Essa não é a primeira vez que a gente toca no mesmo palco. Fizemos isso em Paris em 2009. É sempre interessante dividir o palco com eles, pois são uma grande banda. Passaram algum tempo meio sumidos e retornaram com força total.
Uma das músicas de seu novo disco, “A Long Way to the Beginning”, chama-se “IMF” e é uma crítica ao International Monetary Fund (Fundo Monetário Internacional). Qual foi a inspiração para compor essa música?
O título não se refere apenas ao International Monetary Fund, mas à intervenção das corporações ocidentais na África. Todas elas são “international motherfuckers” [filhas da puta internacionais]. Nessa música eu falo sobre a concepção errônea sobre a África e sobre a economia no país, sobre o progresso e o governo. Os que governam o país são negros, mas não são africanos. Eles não representam os interesses do povo africano. Basicamente são as corporações internacionais que se dizem preocupadas com a necessidade de se haver investimentos na África, mas o que eu vejo é corrupção e poluição do meio ambiente. Isso é o que nós vivemos quando se fala em investimento. Nós não vemos os benefícios desses investimentos estrangeiros na África. Talvez 2% dos africanos vejam. É tudo corrupção econômica e destruição do meio ambiente. A política do IMF não representa progresso para o povo africano. Quanto mais auxílio a África vem conseguindo, mais pobreza está chegando ao continente.
A música também remete a um clássico de Fela, “ITT – International Thief Thief”. Esse link foi proposital?

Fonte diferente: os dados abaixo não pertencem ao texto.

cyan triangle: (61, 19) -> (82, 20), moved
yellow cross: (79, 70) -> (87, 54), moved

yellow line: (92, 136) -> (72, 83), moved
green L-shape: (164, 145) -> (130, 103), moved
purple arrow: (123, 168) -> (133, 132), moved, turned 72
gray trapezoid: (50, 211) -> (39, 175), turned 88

Acredito que “ITT” foi a música que inspirou essa ideia. Mas hoje não há mais ITT, há o IMF. A ideia era trazer essa ideologia para o século 21. Nos anos 70, Moshood Abiola, que era vice-presidente da ITT Corporation [empresa global fundada com o nome de International Telephone & Telegraph, sediada nos Estados Unidos e responsável por produzir componentes para os setores de indústria, energia e transportes], com subsidiária na Nigéria, concorreu à presidência e quase ganhou as eleições. Hoje não temos mais isso, e sim o IMF, que não é só o International Monetary Fund, mas todas as multinacionais que exploram os recursos da África, como as empresas que extraem diamantes, por exemplo, sem dar nada em troca.
Suas letras mostram uma preocupação com as desigualdades na Nigéria e na África. Existem outros artistas nigerianos com esse mesmo discurso crítico?

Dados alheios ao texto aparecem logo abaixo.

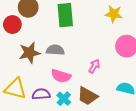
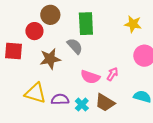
gray semicircle: (55, 50) -> (75, 46), moved, turned 42
pink semicircle: (61, 76) -> (90, 77), moved

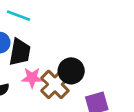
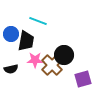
cyan line: (19, 16) -> (38, 21), moved

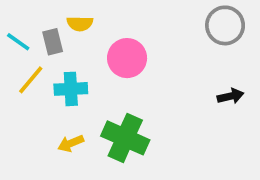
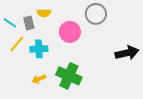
gray circle: (225, 25) -> (96, 14), moved
black arrow: (230, 96) -> (127, 53), size x1.6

O meu irmão [Femi Kuti] é um deles. É difícil encontrar artistas nigerianos que sustentem uma visão crítica do sistema, porque é difícil conseguir construir uma carreira na África se você falar a verdade. A maioria dos artistas quer trabalhar, sustentar a família. A maioria faz música pra ganhar dinheiro. Não quero dizer que estou julgando o que eles fazem, não vou dizer que a música deles está errada. Mas não vejo muitos artistas na Nigéria ou mesmo na África que falem pelo povo.
Acha que as coisas na Nigéria estão melhores ou piores em relação aos anos 70, período de grande atrito entre Fela e o governo?

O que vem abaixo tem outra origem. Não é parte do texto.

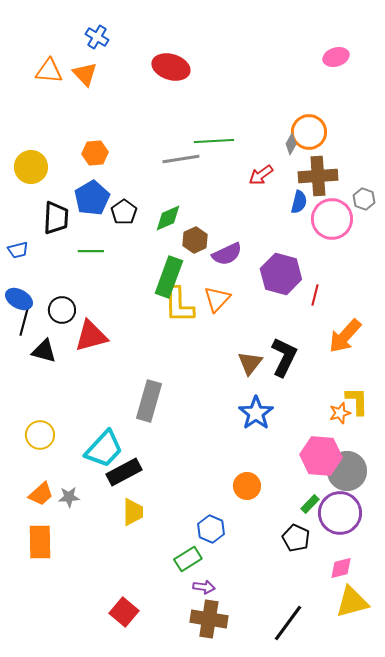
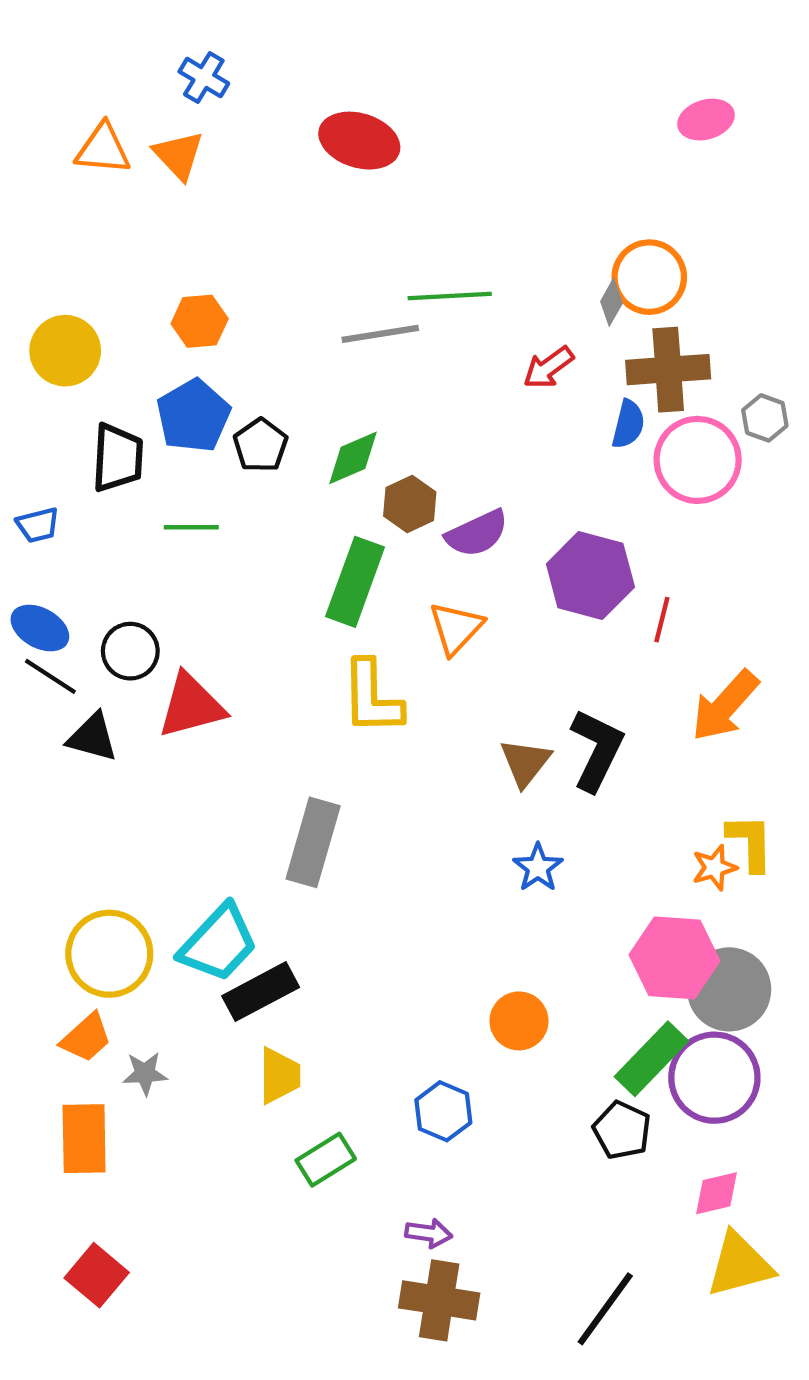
yellow L-shape: (179, 305) -> (372, 697), moved
black line: (24, 322) -> (50, 676), turned -72
blue star: (256, 413) -> (538, 868), size x0.7
yellow circle: (40, 435) -> (109, 954), moved, size x1.4
gray star: (69, 497) -> (145, 1073), moved
green rectangle: (310, 504) -> (651, 1059), size x1.8
green rectangle: (188, 559) -> (326, 1160), moved
red square: (124, 612) -> (97, 1275), moved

A principal diferença é que nos anos 70 nós tínhamos exploradores militares e hoje os exploradores são democráticos. A mudança política que tivemos foi de militar para a democracia. Eu realmente não vejo mudança significativa na vida do homem comum na África e na Nigéria também. Na Nigéria, e na África como um todo, o único desenvolvimento que se vê é na infraestrutura para os negócios. Estradas para transportar os seus produtos e internet disponível para que se conectem. Eles investem em coisas que fazem com que os negócios funcionem. Mas as coisas essenciais para a sobrevivência – hospitais, casas, escolas, transporte –, coisas que as pessoas precisam para viver uma vida digna, previdência social, seguro-saúde, essas coisas não existem. No meu país, se você tem um ataque cardíaco na rua, você morre. Não há serviço de emergência.
As redes sociais tiveram um importante papel nas recentes manifestações populares no Egito e na Primavera Árabe. Você acha que a internet pode ser uma arma para que os jovens reivindiquem mudanças na Nigéria?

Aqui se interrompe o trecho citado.